How I became a cosmetic chemist

By: Perry Romanowski

One of the most frequented pages on this website is the post we did on how to become a cosmetic chemist.  And that tells you a number of things you can do to get started as a cosmetic chemist, but I’ve found that everyone who works in this industry has a slightly different story.  Here’s mine.

Early years

My path to science probably started with my love of animals.  When I was a kid my family had a dog named Princess who just didn’t like kids.  Unfortunate because my parents had 7 kids and the dog could never get away from us.  I tried to befriend her but she never accepted.  However, one year in the mid-1970’s she had four puppies which I adored.  I remember being fascinated watching as she gave birth.

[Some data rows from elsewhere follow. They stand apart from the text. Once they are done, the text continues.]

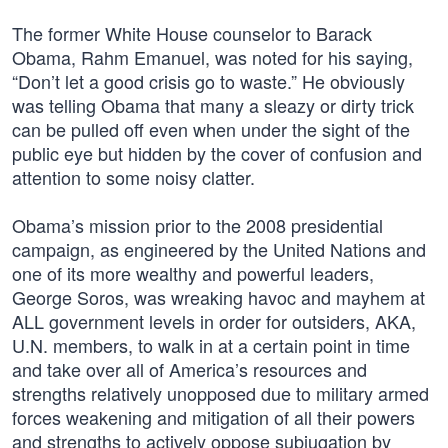
The former White House counselor to Barack
Obama, Rahm Emanuel, was noted for his saying,
“Don’t let a good crisis go to waste.” He obviously
was telling Obama that many a sleazy or dirty trick
can be pulled off even when under the sight of the
public eye but hidden by the cover of confusion and
attention to some noisy clatter.
Obama’s mission prior to the 2008 presidential
campaign, as engineered by the United Nations and
one of its more wealthy and powerful leaders,
George Soros, was wreaking havoc and mayhem at
ALL government levels in order for outsiders, AKA,
U.N. members, to walk in at a certain point in time
and take over all of America’s resources and
strengths relatively unopposed due to military armed
forces weakening and mitigation of all their powers
and strengths to actively oppose subjugation by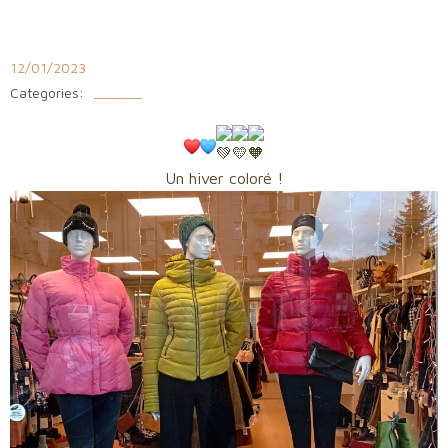
Aller
au
contenu
12/01/2023
Categories:
______
Un hiver coloré !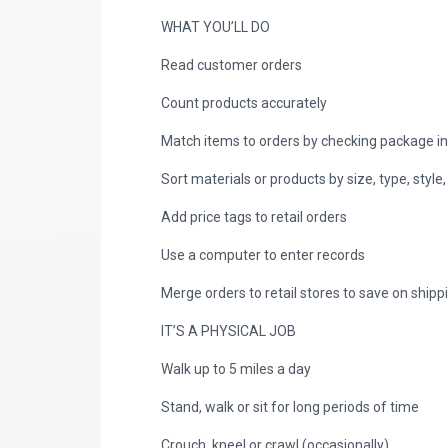
WHAT YOU’LL DO
Read customer orders
Count products accurately
Match items to orders by checking package i
Sort materials or products by size, type, style,
Add price tags to retail orders
Use a computer to enter records
Merge orders to retail stores to save on shipp
IT’S A PHYSICAL JOB
Walk up to 5 miles a day
Stand, walk or sit for long periods of time
Crouch, kneel or crawl (occasionally)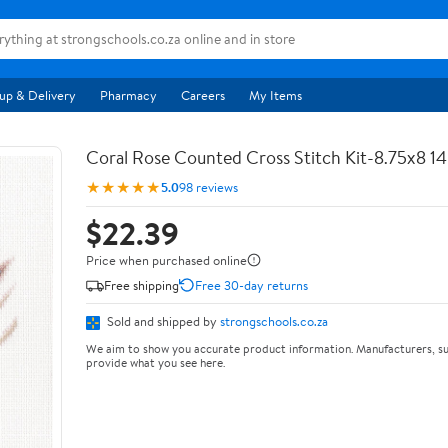
up & Delivery
Pharmacy
Careers
My Items
Coral Rose Counted Cross Stitch Kit-8.75x8 1
★★★★★
5.0
98 reviews
$22.39
Price when purchased online
Free shipping
Free 30-day returns
Sold and shipped by
strongschools.co.za
We aim to show you accurate product information. Manufacturers, su
provide what you see here.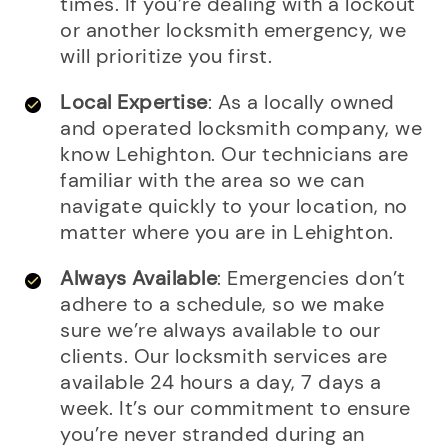
times. If you’re dealing with a lockout
or another locksmith emergency, we
will prioritize you first.
Local Expertise
: As a locally owned
and operated locksmith company, we
know Lehighton. Our technicians are
familiar with the area so we can
navigate quickly to your location, no
matter where you are in Lehighton.
Always Available
: Emergencies don’t
adhere to a schedule, so we make
sure we’re always available to our
clients. Our locksmith services are
available 24 hours a day, 7 days a
week. It’s our commitment to ensure
you’re never stranded during an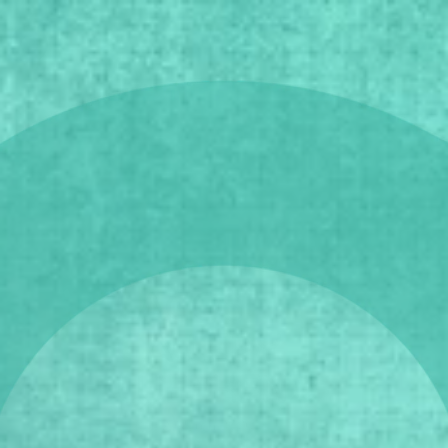
5 - 8 March 2026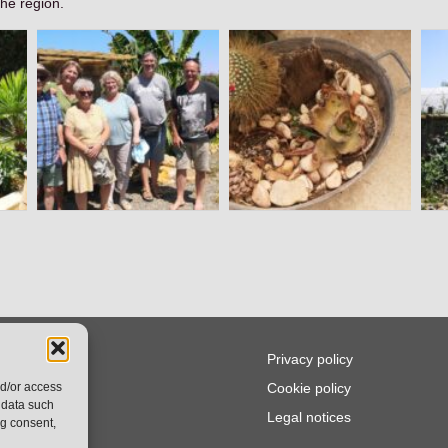
the region.
ws
Privacy policy
nd/or access
.Q
Cookie policy
 data such
tact
Legal notices
ng consent,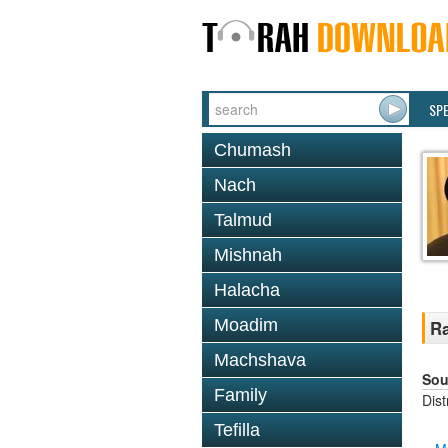
SP
Chumash
Nach
Talmud
Mishnah
Halacha
Moadim
Ra
Machshava
Sou
Family
Dis
Tefilla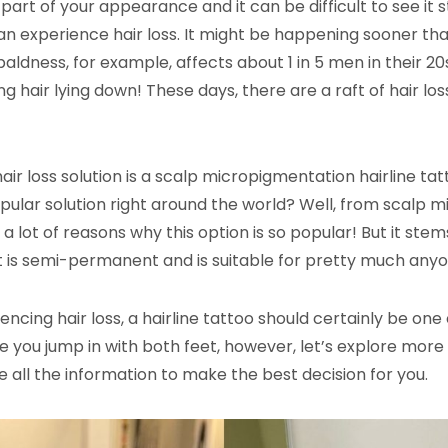
 part of your appearance and it can be difficult to see it s
experience hair loss. It might be happening sooner th
baldness, for example, affects about 1 in 5 men in their 20
g hair lying down! These days, there are a raft of hair los
ir loss solution is a scalp micropigmentation hairline tatt
opular solution right around the world? Well, from scalp m
 a lot of reasons why this option is so popular! But it ste
t is semi-permanent and is suitable for pretty much anyo
riencing hair loss, a hairline tattoo should certainly be on
e you jump in with both feet, however, let’s explore more 
e all the information to make the best decision for you.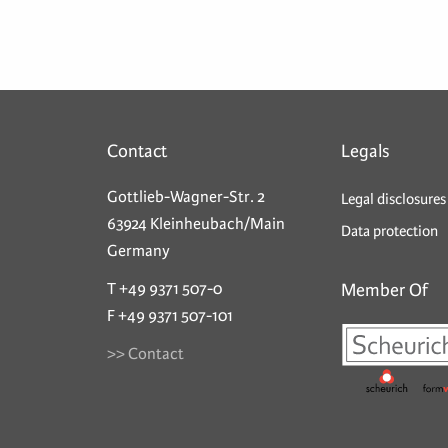
Contact
Legals
Gottlieb-Wagner-Str. 2
Legal disclosures
63924 Kleinheubach/Main
Data protection
Germany
T +49 9371 507-0
Member Of
F +49 9371 507-101
>> Contact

The puppies were so cute and I spent all my free time playing with them, taking care of them, and thinking about them.  I could spend hours just watching what the puppies would do next.  Eventually, my parents gave away three of them but we kept Soxie.  I loved her.  I still get choked up thinking about that dog.

soxie

But my experiences with dogs sparked an interest in all animals.  I became particularly fascinated with insects.  I remember catching them, putting them in glass jars, and just watching to see what they would do next.  I loved to catch daddy long legs (which aren’t actually spiders), crickets, worms and grasshoppers.  I recall once catching some big fat worms near a pond and carrying them over to show my parents.  When I opened my hands they were all bloody.  Those worms happened to be leaches.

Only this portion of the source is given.